Accepted Papers

  • Seamless Mosaic of UAV Images for Dense Urban Area
    Ming Li, Ruizhi Chen, Xuan Liao and Weilong Zhang, Wuhan University, China

    This paper aims to put forward a seamless mosaic method of UAV image for dense urban area, which can effectively avoid seam-line pass through the edge of the building, so as to eliminate the ghosting, dislocation and seam in the image mosaic process. Firstly, the radiation error of UAV image are corrected by Wallis algorithm, and extract the corresponding points from the adjacent images by SIFT algorithm, to correct the left and right pending matching images to the virtual unified reference image, to ensure the images are in the same coordinate system. Then, in view of the shortcomings of the classical Duplaquet method, we proposed a new more robust UAV image mosaic algorithm by changing the energy accumulation criterion for energy function of dynamic programming. Finally, the comparative experiments show that our method can find the optimal seam-line to avoid it through the edge of houses, especially in dense urban area..

  • A Direct Transformation for Scanning Direction of Run Data in Binary Images
    Yoshihiro Shima, Meisei University, Japan

    The right angle rotation of an image is one of the fundamental functions in image processing and is applied to document image processing in the office. This method can execute a high-speed rotation of binary image based on coordinate data for the start and the end of the run, which is suited to the general-purpose processor. The rotation method is based on the transformation of run data in the vertical and horizontal directions. A document image is actually rotated by right angle on a computer. The processing time was examined to demonstrate experimentally the usefulness of the proposed method.

  • Emotion Recognition of Stressed Speech using Teager Energy and Linear Prediction Features
    Surekha Reddy B and T. Kishore Kumar, NIT Warangal, India

    In this paper, the feature combination of Teager Energy Operator (TEO) and Linear Prediction Coefficient (LPC) features as T-LPC feature extraction method is used to recognize the stressed emotions from a speech signal. A Gaussian Mixture Model (GMM) classifier is used to recognize the stressed emotions compared with the neutral speech. It is found that the proposed combination of T-LPC feature combination technique achieved better performance compared to the existing Pitch, LPC, and LPC + Pitch feature based recognition systems.

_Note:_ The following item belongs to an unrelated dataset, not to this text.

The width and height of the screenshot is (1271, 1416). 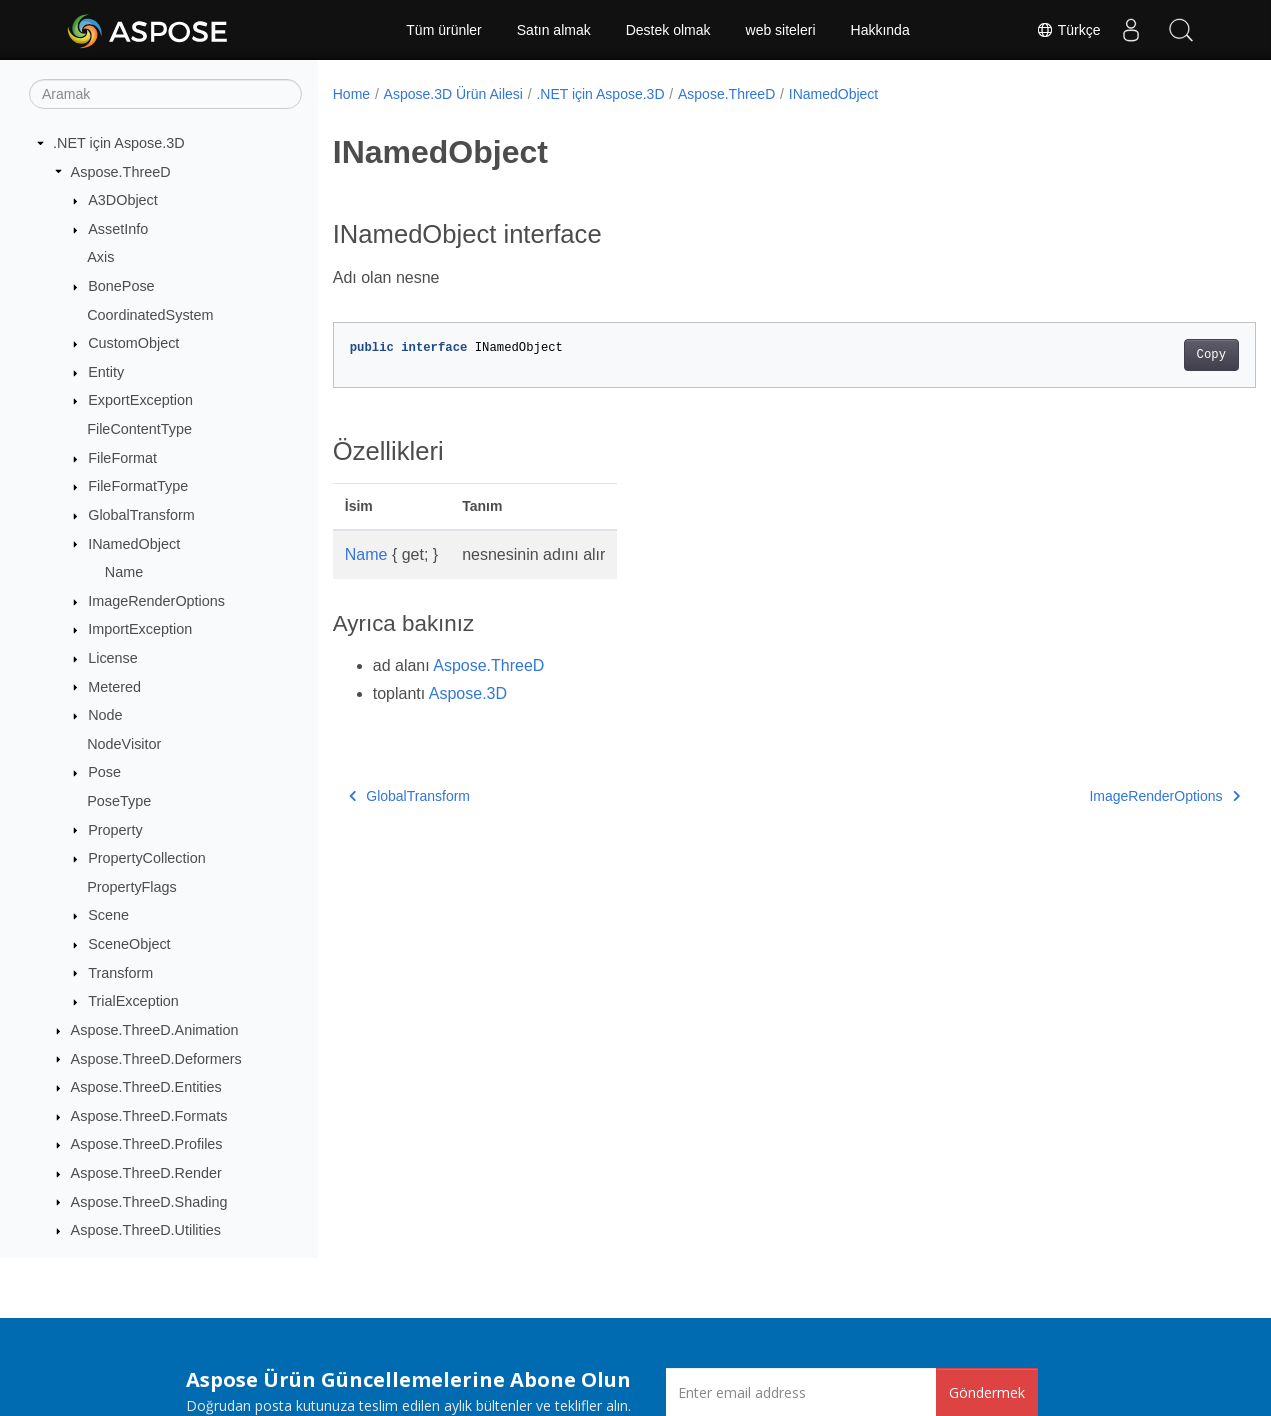 I want to click on Aspose.3D Ürün Ailesi, so click(x=453, y=94).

  • Speech Enhancement Using Combined Masking and Normalization in Signal Subspace Approach
    Sudeep Surendran and T. Kishore Kumar, National Institute of Technology Warangal, India.

    In this paper, a combination of masking properties of human auditory system and normalizations are employed to obtain a better speech enhancement using signal subspace approach. The combined masking threshold is used to decide the gain parameters. Spectral Domain Constrained estimator was employed in determining the filter coefficients and colored noise was handled by replacing the noise variance by Rayleigh quotient. Variance normalization followed by SSDR normalization was done to remove the abrupt changes in the output and reduce signal distortion respectively. The objective measures SNRLOSS and wcep, and subjective mean opinion scores were chosen for performance evaluation based on their efficiency in determining the intelligibility of the output. The results show the superiority in the performance of the proposed method over some of the existing speech enhancement methods.

  • Naive Bayesian fusion for action recognition from Kinect
    Amel Ben Mahjoub and Mohamed Atri, Monastir University, Tunisia, Mohamed Ibn Khedher and Mounim A. El Yacoubi, University of Paris Saclay, France

    The recognition of human actions based on three-dimensional depth data has become a very active research field in computer vision. In this paper, we study the fusion at the feature and decision levels for depth data captured by a Kinect camera to improve action recognition. More precisely, from each depth video sequence, we compute Depth Motion Maps (DMM) from three projection views: front, side and top. Then shape and texture features are extracted from the obtained DMMs. These features are based essentially on Histogram of Oriented Gradients (HOG) and Local Binary Patterns (LBP) descriptors. We propose to use two fusion levels. The first is a feature fusion level and is based on the concatenation of HOG and LBP descriptors. The second, a score fusion level, based on the naive-Bayes combination approach, aggregates the scores of three classifiers: a collaborative representation classifier, a sparse representation classifier and a kernel based extreme learning machine classifier. The experimental results conducted on two public datasets, Kinect v2 and UTD-MHAD, show that our approach achieves a high recognition accuracy and outperforms several existing methods..